Then he called the crowd to him along with his disciples and said, “Whoever wants to be my disciple must deny themselves and take up their cross and follow me. For whoever wants to save their life will lose it, but whoever loses their life for me and for the gospel will save it.”
— Mark 8:34–35

I have struggled with pride most of my life. Early on, it was because I was a good student. My pride took the immature form of a certain type of now-very-embarrassing thought along the lines of, “I’m better than you.” Thankfully, I never really said that. But even as I have worked spiritually for decades to elevate God to his rightful place in my mind and heart, and through confession to properly place myself near the bottom of the food chain, I find that pride is sneaky, and it shows up in subtle ways.

Throughout history, no one has been more deserving of elevating himself above everyone than Jesus. Yet, when faced with the opportunity, most significantly when he was being “led to the slaughter” (Isaiah 53:7), tried, convicted, and crucified, Jesus made no defense. He had ample opportunity to assert and save himself, but that was not Jesus’ way.
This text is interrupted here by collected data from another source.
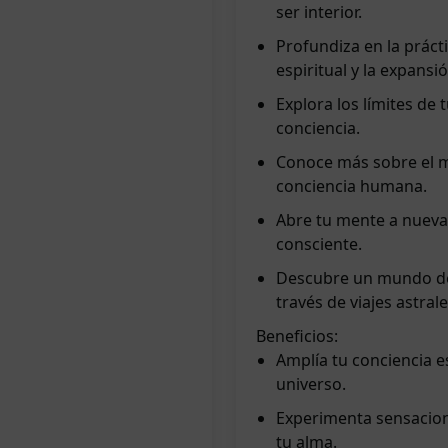
ser interior.
Profundiza en la prácti
espiritual y la expansió
Explora los límites de 
conciencia.
Conoce más sobre el mi
conciencia humana.
Abre tu mente a nuevas 
consciente.
Descubre un mundo de 
través de viajes astrale
Beneficios:
Amplía tu conciencia e
universo.
Experimenta sensacione
tu alma.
As I consider how my struggle with pride intersects with Jesus and following his way, releasing my rights — making them less important than my responsibilities and opportunities — has been significant. Strangely, there is nothing about Jesus that says, “I’m better than you,” despite the fact that he is. Instead, he humbly says, “I’m your servant, even unto death.” Jesus models the ultimate in humility, and anyone called to follow him is called to follow him into suffering in this way.

What does this look like? As I said, pride is sneaky and can show up in very subtle ways. When I get mad that someone cuts in front of me on the road or in the grocery store, in my heart of hearts, I know that it is because I feel disrespected. It is a humble act just to actually or metaphorically let someone get in front of me, whether it is technically their right or not. These days, I fear that we as a culture are too often focused on asserting our rights and voicing criticism almost every time we think it is deserved. We see it nowhere more than in the political realm, where most of us can agree that love and respect have been all but lost. Jesus never did any of this, and it is not what he calls his followers to.
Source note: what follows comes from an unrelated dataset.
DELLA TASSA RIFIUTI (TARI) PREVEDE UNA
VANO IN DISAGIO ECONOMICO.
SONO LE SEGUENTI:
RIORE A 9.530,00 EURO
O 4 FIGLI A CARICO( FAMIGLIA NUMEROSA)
Do nothing from selfish ambition or conceit, but in humility count others more significant than yourselves.
— Philippians 2:3

Is this suffering? That depends on how prideful we are to start with. Letting go of ourselves, denying ourselves of our rights, and extending grace to others can hurt at first. But as with anything inherently good and true, it bears good fruit. I have found myself feeling more and more free as I untether myself from insisting on my rights, and focusing instead on my role as a servant, following Jesus’ lead. It isn’t really suffering at all. Jesus has called us to freedom (Galatians 5:13), and through his own humble sacrifice and servanthood, he has shown us the way.